Following years of decline in the number of Chinook and sockeye salmon returning to the Fraser River, the last two years have been the lowest on record, with significant fisheries closures. Low abundance of coho and chum also constrain recreational and commercial fisheries. Even First Nation fisheries for food, social, and ceremonial purposes have been greatly reduced.
Now, a new report is setting bold recommendations to address the loss of salmon habitat that has been identified as a key factor in the crisis that many recognize for Fraser River salmon.
Since 2016, Raincoast Conservation Foundation has worked with First Nations, conservation groups and dozens of individuals to identify the root causes of salmon habitat loss and to record ideas to comprehensively address habitat restoration and protection. They tracked bold ideas like the reflooding of Sumas lake, the reconnection of hundreds of kilometers of lost streams and support for Indigenous -led research and habitat monitoring programs.
“Fraser salmon face a host of complex problems including overfishing, climate related impacts and hatcheries,” said Raincoast’s Wild Salmon Program Director, Misty MacDuffee. “However, the conservation and restoration of freshwater habitat in the Lower Mainland is one of the few things that most salmon advocates agree on. We need to see the federal and provincial commitment match the scale of the problem and stop making land-use decisions that continue to degrade salmon habitat,” adds MacDuffee.
Of the 46 populations of Fraser River salmon (44) and steelhead (2) evaluated by the Committee on the Status of Endangered Wildlife in Canada, 17 were classed as endangered, 7 threatened, and 6 of special concern.
The report identifies that roughly 71,000 hectares of wetlands and almost 150,000 hectares of forests have been lost in the Lower Mainland since the 1930s. By the mid-20th century, dikes had disconnected the river from 70% of the floodplain. “There are clear opportunities for municipalities to implement green infrastructure options that help recover salmon populations and reconnect kilometers of habitat all while enhancing our ability to adapt to climate change and sea-level rise,” said Raincoast biologist Dave Scott.
Much of the loss of habitat occurred at a time when Indigenous Nations were actively excluded from traditional stewardship and their rights to salmon. “Despite past efforts to stem habitat loss, including coordinating bodies like the defunct Fraser River Estuary Management Plan, the ongoing loss of habitat has never stopped.
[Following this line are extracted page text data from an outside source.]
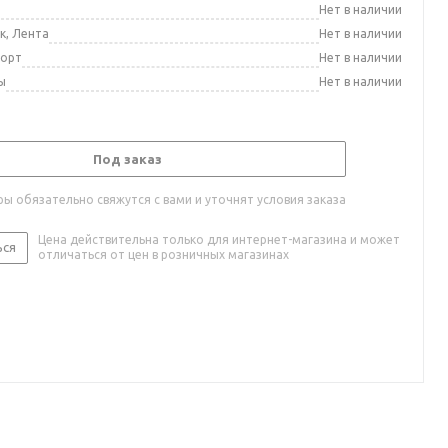
а
Нет в наличии
к, Лента
Нет в наличии
порт
Нет в наличии
ы
Нет в наличии
Под заказ
ы обязательно свяжутся с вами и уточнят условия заказа
Цена действительна только для интернет-магазина и может
ься
отличаться от цен в розничных магазинах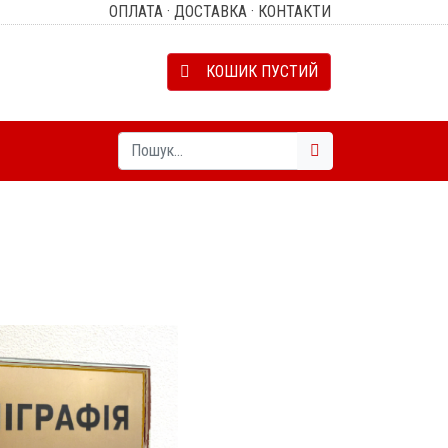
ОПЛАТА
·
ДОСТАВКА
·
КОНТАКТИ
КОШИК ПУСТИЙ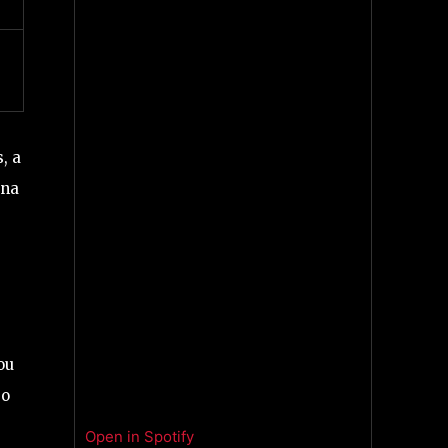
, a
ena
ou
 o
Open in Spotify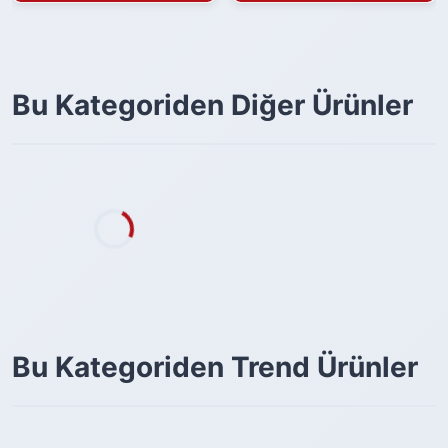
Bu Kategoriden Diğer Ürünler
Bu Kategoriden Trend Ürünler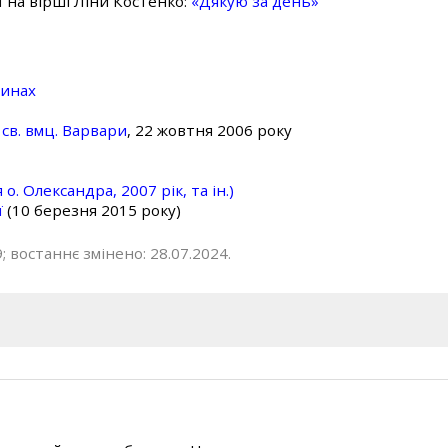
ї на вірші Ліни Костенко:
«Дякую за день»
линах
св. вмц. Варвари
, 22 жовтня 2006 року
о. Олександра, 2007 рік, та ін.)
ї
(10 березня 2015 року)
; востаннє змінено: 28.07.2024.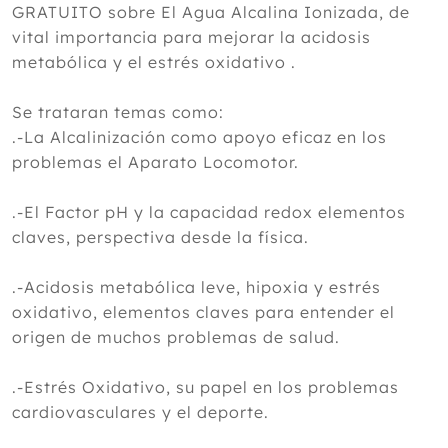
GRATUITO sobre El Agua Alcalina Ionizada, de
vital importancia para mejorar la acidosis
metabólica y el estrés oxidativo .
Se trataran temas como:
.-La Alcalinización como apoyo eficaz en los
problemas el Aparato Locomotor.
.-El Factor pH y la capacidad redox elementos
claves, perspectiva desde la física.
.-Acidosis metabólica leve, hipoxia y estrés
oxidativo, elementos claves para entender el
origen de muchos problemas de salud.
.-Estrés Oxidativo, su papel en los problemas
cardiovasculares y el deporte.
Raincoast’s Communications and Development Director and co-author, Ross Dixon, adds, “Our recommendations recognize the current context, including UNDRIP and ongoing habitat loss. We recommend that all levels of government -including regional and municipal- along with the conservation community, consider how they can support Indigenous-led efforts to restore salmon habitat. We need to do this before more salmon populations are pushed past a threshold from which they cannot return.”